Work request:
All lines that hold the string "sufrir" should be copied. Find them in the listing below.

START Records to process

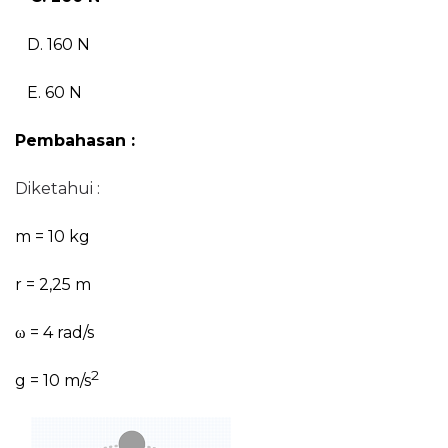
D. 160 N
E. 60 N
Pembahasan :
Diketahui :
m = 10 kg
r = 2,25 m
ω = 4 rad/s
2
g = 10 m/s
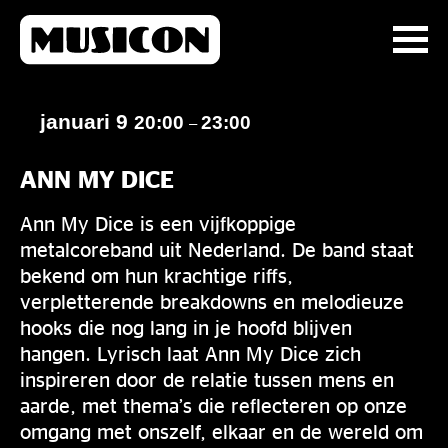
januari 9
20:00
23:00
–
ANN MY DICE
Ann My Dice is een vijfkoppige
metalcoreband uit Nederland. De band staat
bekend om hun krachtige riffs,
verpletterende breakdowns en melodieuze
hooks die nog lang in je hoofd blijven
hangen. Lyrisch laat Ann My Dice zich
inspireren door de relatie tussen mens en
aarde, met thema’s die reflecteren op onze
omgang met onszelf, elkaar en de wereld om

END Records to process
START Records to process

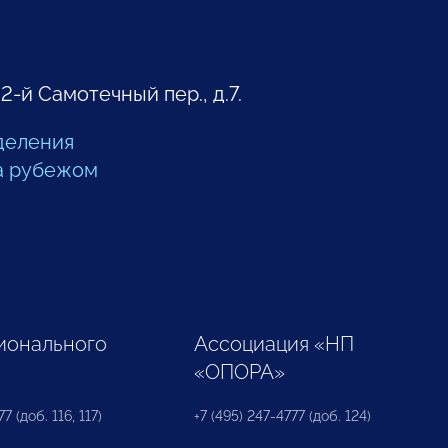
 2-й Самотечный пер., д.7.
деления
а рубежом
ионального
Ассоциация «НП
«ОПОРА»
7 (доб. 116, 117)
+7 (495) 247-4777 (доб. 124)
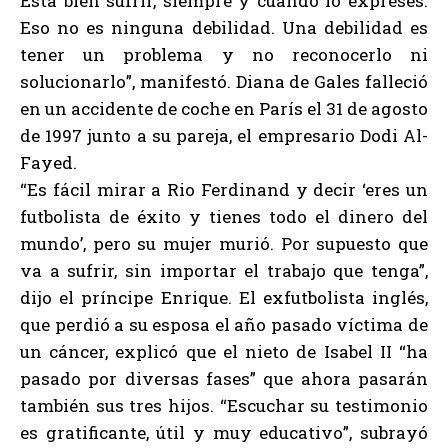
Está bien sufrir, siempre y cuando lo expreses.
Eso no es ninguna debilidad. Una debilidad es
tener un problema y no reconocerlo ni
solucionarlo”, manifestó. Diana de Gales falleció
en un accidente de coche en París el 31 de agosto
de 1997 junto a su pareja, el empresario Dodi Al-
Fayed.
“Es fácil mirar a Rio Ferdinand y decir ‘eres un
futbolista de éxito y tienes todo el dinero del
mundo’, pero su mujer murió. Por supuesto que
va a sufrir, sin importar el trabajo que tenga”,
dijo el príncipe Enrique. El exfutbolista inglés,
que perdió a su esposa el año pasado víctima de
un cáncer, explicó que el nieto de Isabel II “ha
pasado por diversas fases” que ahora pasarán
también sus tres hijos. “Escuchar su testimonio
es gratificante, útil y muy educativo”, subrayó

END Records to process

The completed task:
Está bien sufrir, siempre y cuando lo expreses.
va a sufrir, sin importar el trabajo que tenga”,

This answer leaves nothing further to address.